Uygulamada karşılaşılabilecek risklerin ortadan kaldırılabilmesi veya azaltılabilmesi için şirketlerin öncelikle:
- Kendi iç işleyiş denetim süreçlerini gözden geçirmeleri ve mevzuata uygunluk bakımından açıklarını tespit etmeleri gerekmektedir. Bu kapsamda, mevzuata uygunluğu düzenli şekilde değerlendiren kapsamlı kontrol listeleri oluşturulması ve tüm kurumsal ve yönetsel süreçlerin bu çerçevede izlenmesi önerilmektedir.
- Olası bir güvenlik zafiyeti ya da saldırı hâlinde hızlı ve doğru reaksiyon gösterebilmek için ise şirket içi sorumluluk dağılımının ve acil durum aksiyon planlarının net biçimde belirlendiği, teknik ve iletişim protokollerini içeren detaylı siber olay müdahale planı hazırlanmalı ve güncel olarak tutulmalıdır.
- Donanım, yazılım ve bilgi sistemlerini kapsayan bilgi teknolojileri varlıklarının güncel envanteri çıkarılmalı; kritik sistemler özel olarak takip edilmelidir.
- Bilgi sistemlerine yönelik düzenli sızma testleri yapılması ve kayıt/log yönetimi altyapısının kurulması hem iç güvenliğin sağlanması hem de Başkanlık tarafından yapılacak olası denetimlerde teknik yeterliliğin gösterilebilmesi açısından önemlidir.
- Tüm çalışanlara belirli aralıklarla siber güvenlik farkındalığı eğitimi verilmeli, katılım ve etkinlik ölçülerek olası denetimlerde şirketlerin tüm birimlerinin hazırlıklı olması sağlanmalıdır.
- Tedarikçiler ve üçüncü taraf hizmet sağlayıcılar da siber güvenlik yükümlülükleri açısından değerlendirilmeli ve sözleşmelerde bu yükümlülükler açıkça tanımlanmalıdır.
- Gerekli süreçlerin kurum içinde etkin şekilde yürütülebilmesi için siber güvenlik düzenlemelerine uyumu takip edecek, Başkanlık ile iletişim halinde olacak özel bir görevli atanmalıdır.
- Şirketlerin, siber güvenlik uyum durumunu periyodik olarak raporlayarak yönetim kuruluna sunması da risklerin erken tespiti ve önleyici aksiyonlar açısından kritik önem arz edecektir. Tüm bu önlemlerin alınması da şirketlerin hem operasyonel hem de hukuki risklerini azaltacaktır.

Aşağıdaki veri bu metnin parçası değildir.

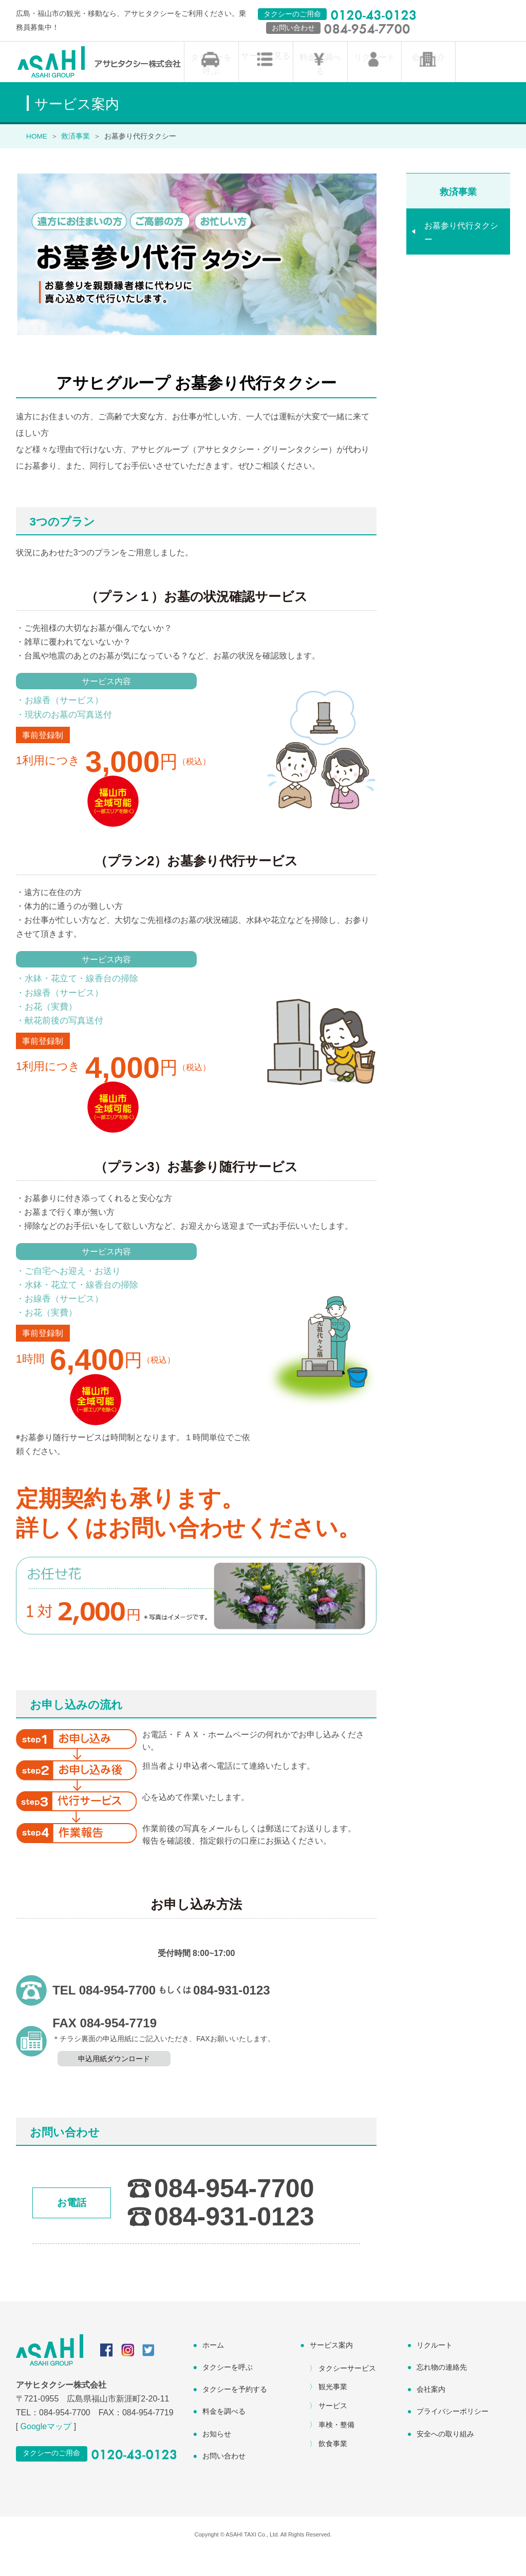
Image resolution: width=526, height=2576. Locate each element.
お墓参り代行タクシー (461, 255)
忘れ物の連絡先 (442, 2390)
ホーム (213, 2368)
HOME (36, 159)
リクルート (374, 80)
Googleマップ (46, 2449)
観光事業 (332, 2410)
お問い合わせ (224, 2478)
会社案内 (431, 2412)
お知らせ (216, 2456)
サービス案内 (331, 2368)
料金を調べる (320, 80)
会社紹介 (428, 80)
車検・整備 (336, 2448)
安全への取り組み (445, 2456)
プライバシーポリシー (453, 2434)
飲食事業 (332, 2466)
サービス (332, 2429)
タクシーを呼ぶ (211, 87)
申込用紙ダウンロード (114, 2082)
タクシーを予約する (234, 2412)
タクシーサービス (347, 2391)
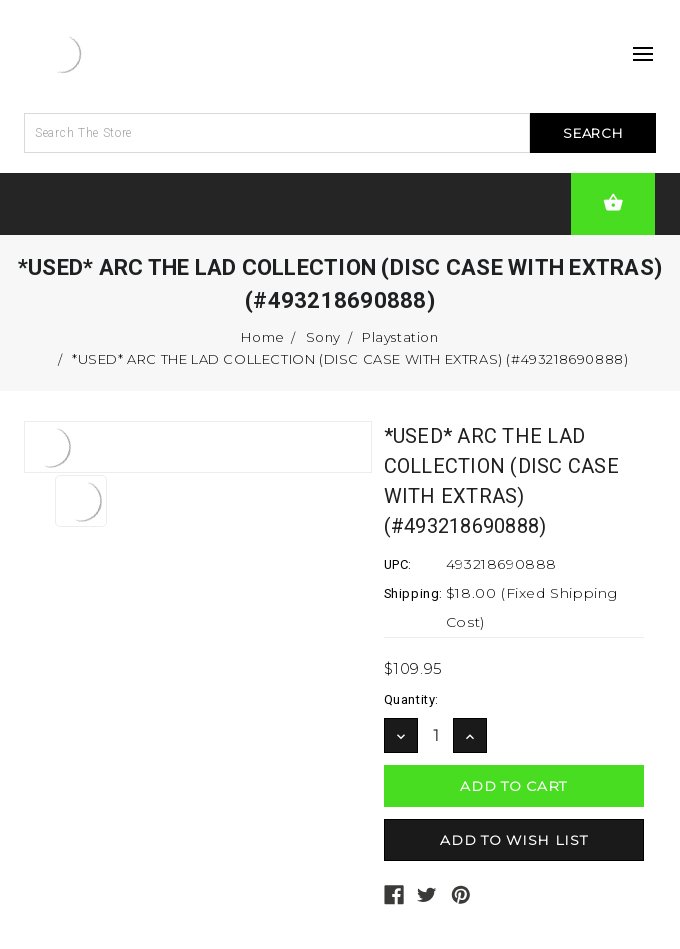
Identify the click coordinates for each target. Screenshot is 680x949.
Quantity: (411, 699)
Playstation (400, 337)
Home (262, 337)
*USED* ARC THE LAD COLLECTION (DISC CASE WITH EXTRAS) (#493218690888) (350, 359)
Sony (323, 337)
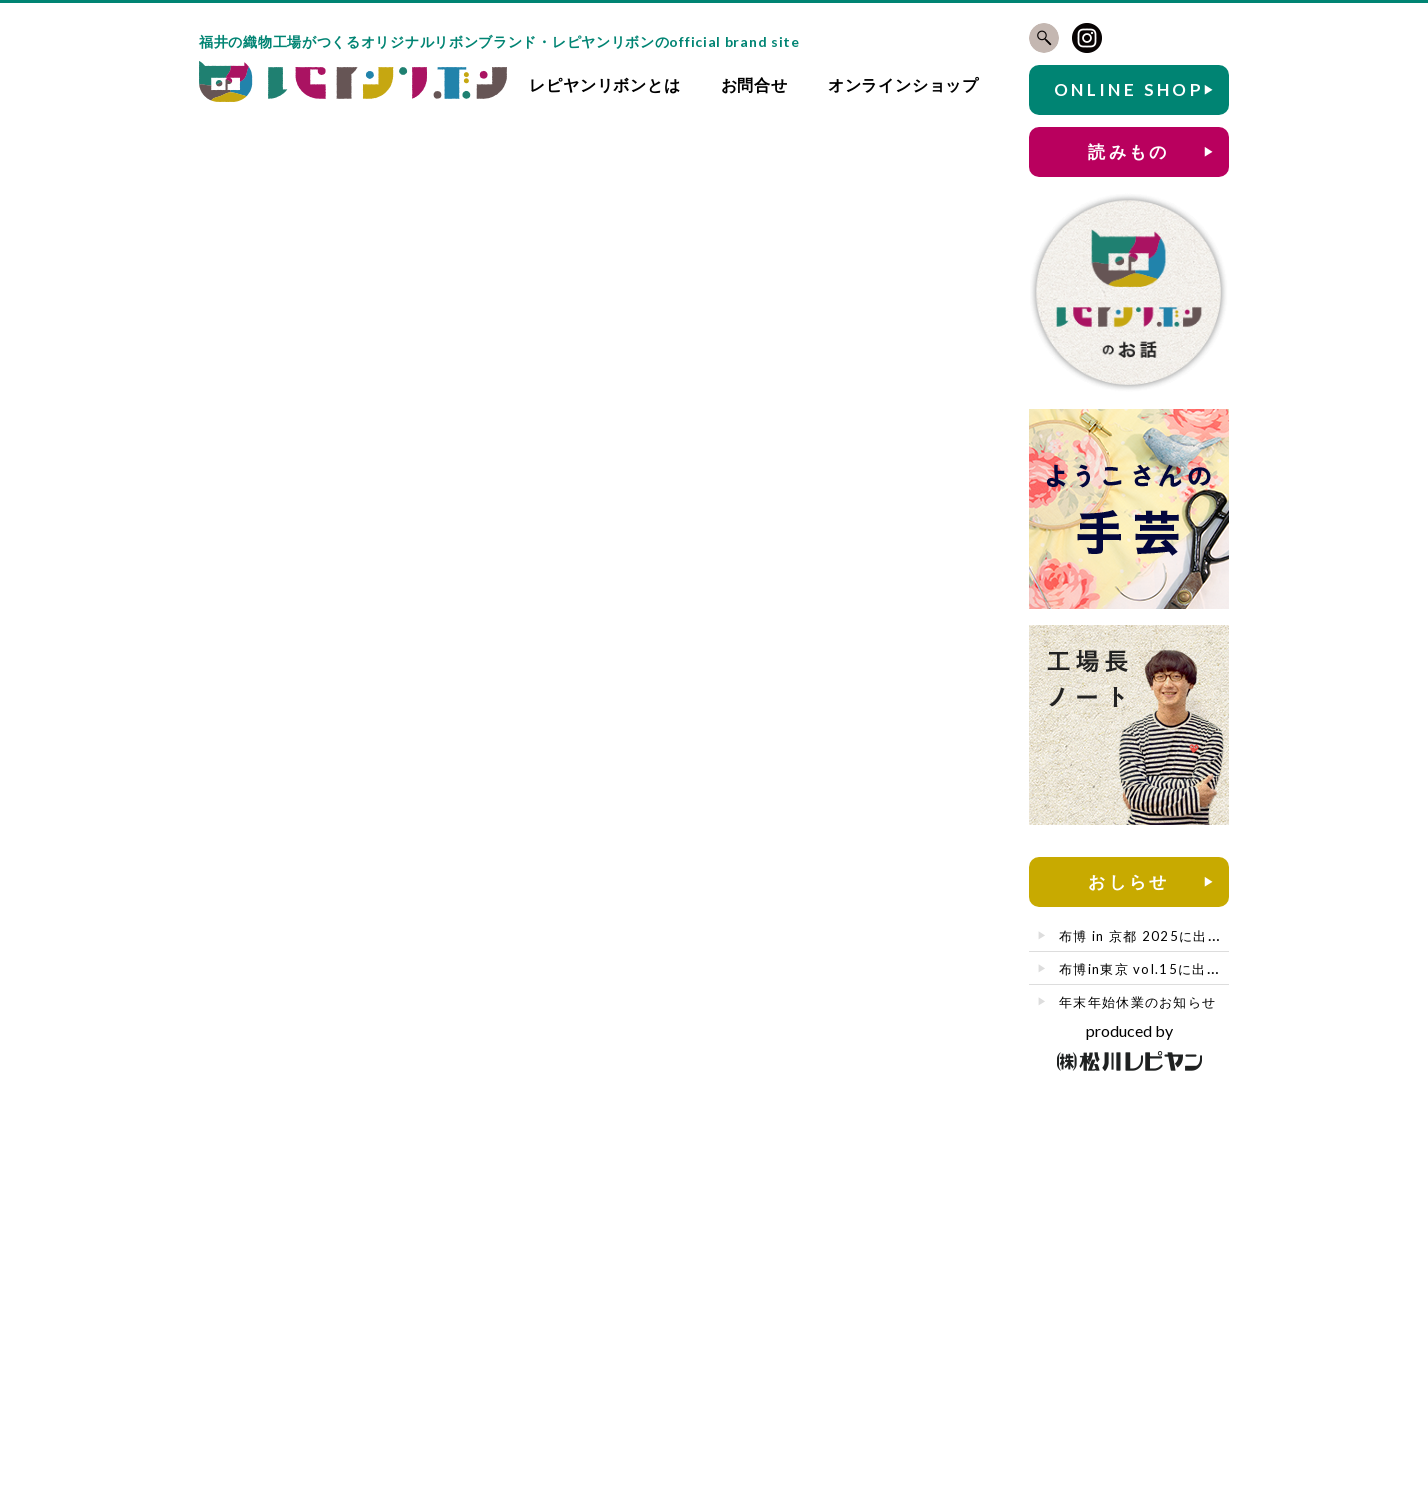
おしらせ (1129, 881)
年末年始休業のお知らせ (1137, 1002)
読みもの (1129, 151)
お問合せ (754, 84)
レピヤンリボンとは (604, 84)
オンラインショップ (903, 84)
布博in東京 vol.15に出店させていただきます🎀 (1213, 969)
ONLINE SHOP (1129, 89)
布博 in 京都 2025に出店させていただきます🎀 (1213, 936)
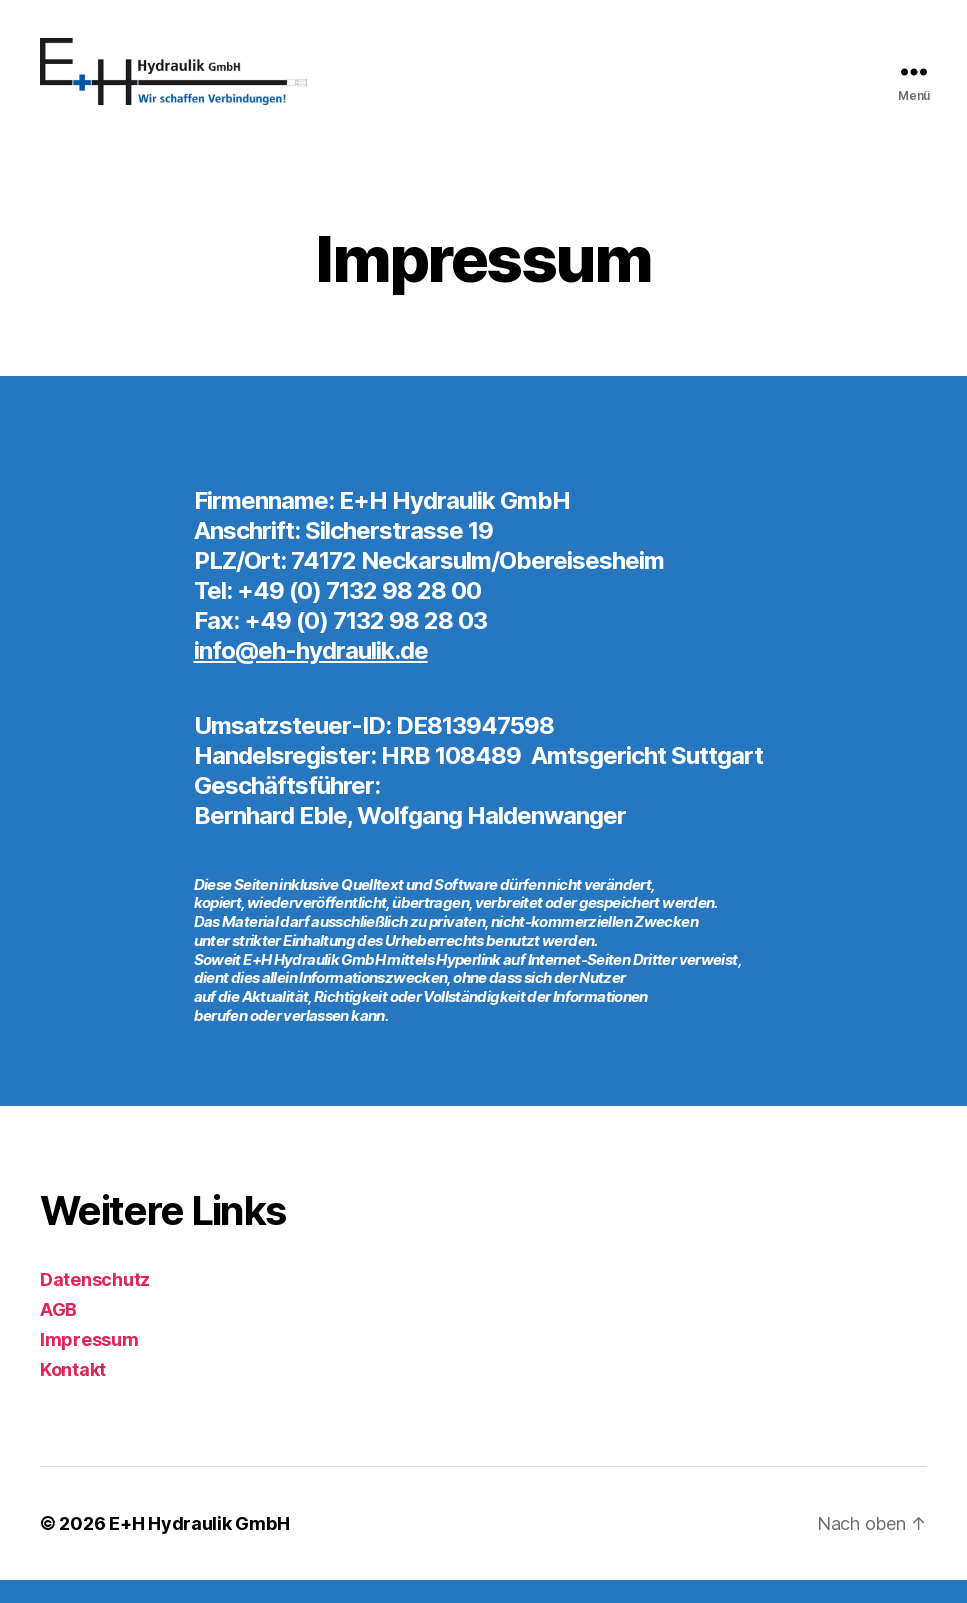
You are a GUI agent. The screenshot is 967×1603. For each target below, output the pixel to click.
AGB (58, 1332)
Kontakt (73, 1392)
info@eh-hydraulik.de (311, 673)
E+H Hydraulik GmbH (199, 1546)
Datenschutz (95, 1302)
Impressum (89, 1362)
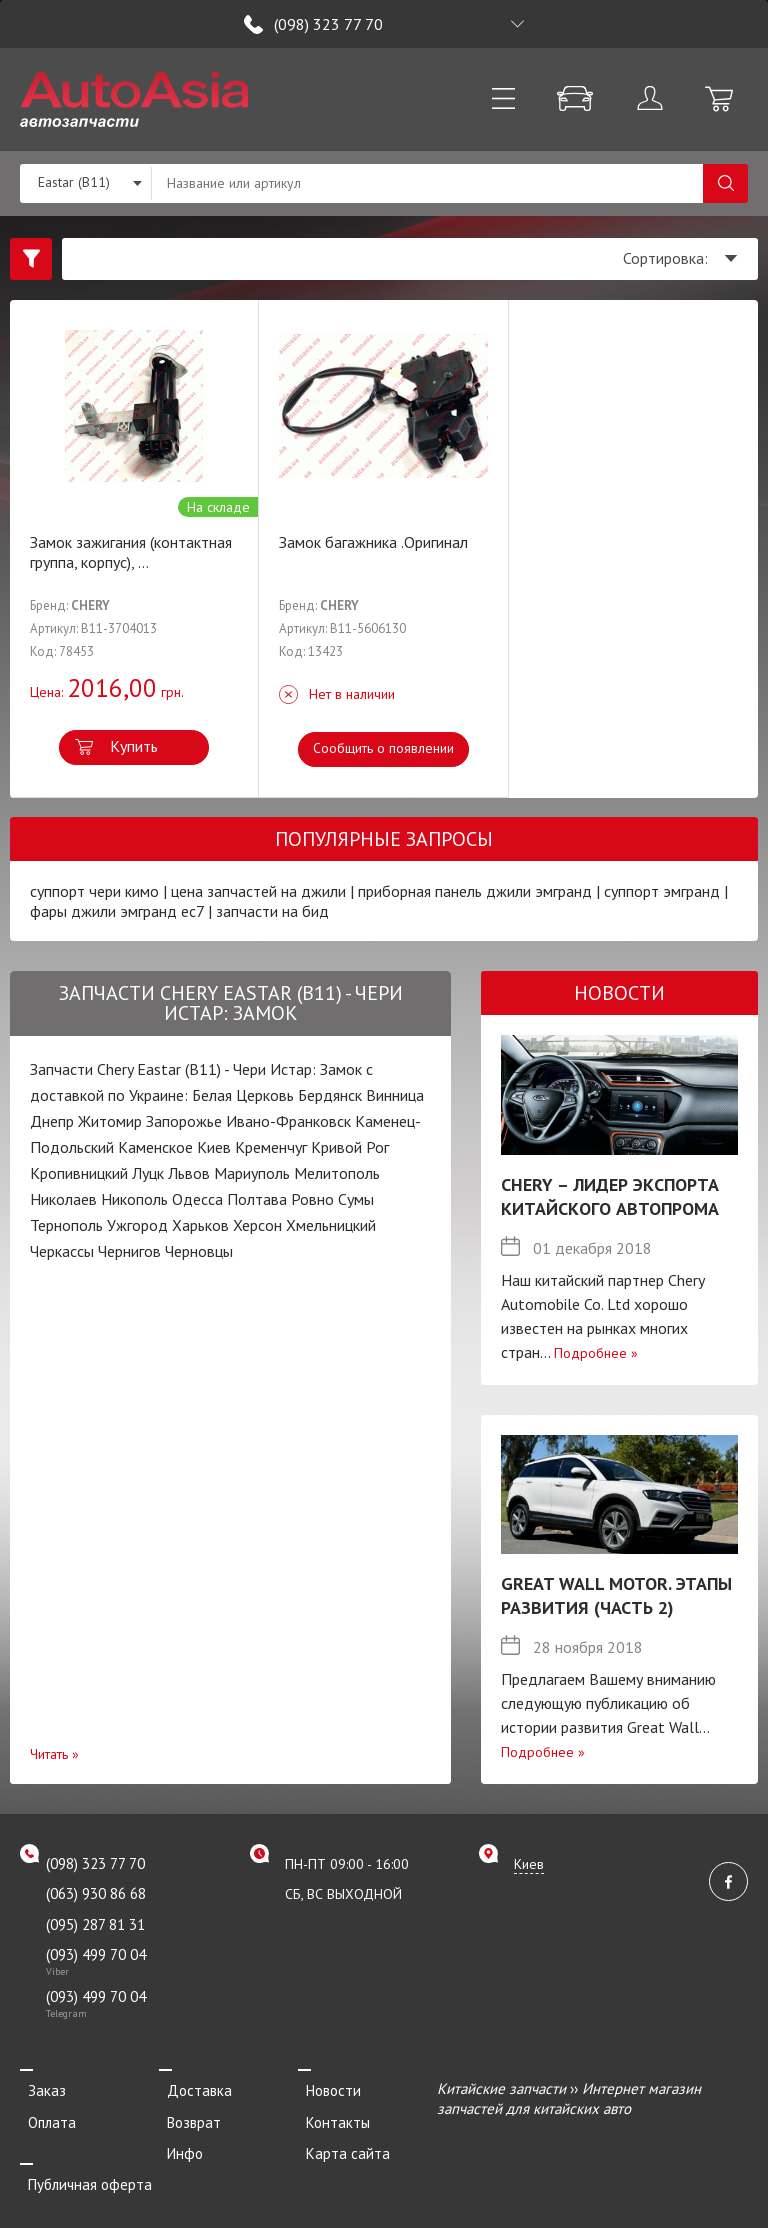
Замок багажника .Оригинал (373, 542)
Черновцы (199, 1251)
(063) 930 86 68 (96, 1893)
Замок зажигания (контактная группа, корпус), (131, 552)
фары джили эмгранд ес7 (117, 911)
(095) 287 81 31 (95, 1924)
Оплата (44, 2115)
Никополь (134, 1199)
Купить (134, 746)
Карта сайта (340, 2142)
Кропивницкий (79, 1173)
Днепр (52, 1121)
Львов (189, 1173)
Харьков (200, 1225)
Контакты (330, 2115)
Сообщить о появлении (383, 748)
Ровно (312, 1199)
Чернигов (129, 1251)
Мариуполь (252, 1173)
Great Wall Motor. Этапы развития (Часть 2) (616, 1595)
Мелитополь (337, 1173)
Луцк (148, 1173)
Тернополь (66, 1225)
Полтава (257, 1199)
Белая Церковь (243, 1095)
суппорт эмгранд (662, 891)
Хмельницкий (331, 1225)
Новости (325, 2088)
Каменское (155, 1147)
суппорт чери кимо (94, 891)
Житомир (110, 1121)
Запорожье (184, 1121)
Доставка (191, 2088)
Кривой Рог (350, 1147)
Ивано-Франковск (288, 1121)
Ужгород (137, 1225)
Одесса (197, 1199)
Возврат (186, 2115)
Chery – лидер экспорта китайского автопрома (610, 1196)
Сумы (356, 1199)
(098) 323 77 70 (328, 24)
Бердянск (330, 1095)
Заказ (39, 2088)
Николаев (63, 1199)
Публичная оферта (82, 2170)
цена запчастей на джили (258, 891)
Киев (214, 1147)
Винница (395, 1095)
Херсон (257, 1225)
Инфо (177, 2142)
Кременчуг (271, 1147)
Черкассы (62, 1251)
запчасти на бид (272, 911)
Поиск (725, 183)
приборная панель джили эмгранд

Önemle belirtmek isteriz ki, uygulamanın nasıl şekilleneceği henüz tam olarak netleşmediğinden Başkanlık tarafından çıkarılacak ikincil düzenlemeler ve denetim uygulamaları, sistemin sınırlarını ve ilgili hükümlerin nasıl yorumlanacağını belirleyecektir. Dolayısıyla, belirsizliklerin olduğu bu dönemde şirketlerin hazırlıklarını mevzuatla öngörülen yükümlülükler doğrultusunda zamanında ve olabildiğince etkin biçimde gözden geçirmeleri kritik önem taşımaktadır.
Kanun ile gelen sorumlulukların yalnızca birer yükümlülük değil; aynı zamanda kurumsal güvenliğin güçlendirilmesi ve itibâri risklerin azaltılması dışında şirketlerin mali güvenliği ve değerleri açısından fırsat olarak da değerlendirilmesi mümkündür. Bu nedenle, daha önce kişisel verilerin korunması mevzuatında olduğu gibi siber güvenlik sürecini de ötelemeden sistematik şekilde yöneten şirketler hem yasal yükümlülüklerini yerine getirmiş olacak, hem de uzun vadede rekabet gücünü koruyarak değerlerini arttırabileceklerdir. Aksi hâlde, hazırlıksız yakalanan şirketler için bunun maliyeti sadece idari para cezalarıyla sınırlı kalmayabilecek, denetim bulguları, itibar kaybı ve operasyonel aksamalarla birlikte daha yıkıcı sonuçlara yol açabilecektir.